Top of Dataset extract

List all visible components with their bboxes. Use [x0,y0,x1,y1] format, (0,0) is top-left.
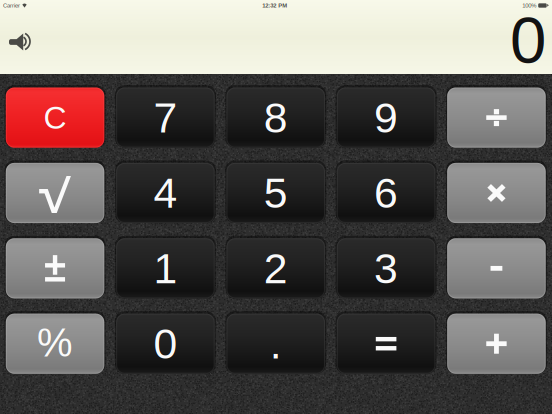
staticText: % [37,320,73,365]
staticText: 8 [264,94,288,142]
button[interactable]: Minus [447,238,546,298]
staticText: C [44,100,66,136]
staticText: 12:32 PM [262,2,287,9]
staticText: 0 [153,320,177,368]
staticText: 9 [374,94,398,142]
button[interactable]: 3 [337,238,435,298]
staticText: 3 [374,244,398,292]
button[interactable]: Square root [6,163,104,223]
button[interactable]: 6 [337,163,435,223]
button[interactable]: 1 [116,238,215,298]
button[interactable]: Percent [6,314,104,374]
button[interactable]: Plus [447,314,546,374]
button[interactable]: Multiply [447,163,546,223]
staticText: 7 [153,94,177,142]
staticText: 100% [522,2,536,9]
staticText: Carrier [3,2,20,9]
button[interactable]: Decimal point [226,314,325,374]
button[interactable]: 2 [226,238,325,298]
staticText: . [270,320,282,368]
button[interactable]: 7 [116,88,215,148]
button[interactable]: 8 [226,88,325,148]
staticText: 2 [264,244,288,292]
button[interactable]: Divide [447,88,546,148]
staticText: 5 [264,169,288,217]
staticText: 1 [153,244,177,292]
button[interactable]: Clear [6,88,104,148]
staticText: 4 [153,169,177,217]
button[interactable]: Equals [337,314,435,374]
staticText: 6 [374,169,398,217]
button[interactable]: 0 [116,314,215,374]
button[interactable]: 5 [226,163,325,223]
button[interactable]: Plus or minus [6,238,104,298]
button[interactable]: 9 [337,88,435,148]
staticText: 0 [510,4,546,76]
button[interactable]: 4 [116,163,215,223]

Bottom of Dataset extract

Your reply must be one number: the count of lines in the records above that contain the string "Plus".

* _Written answer_
2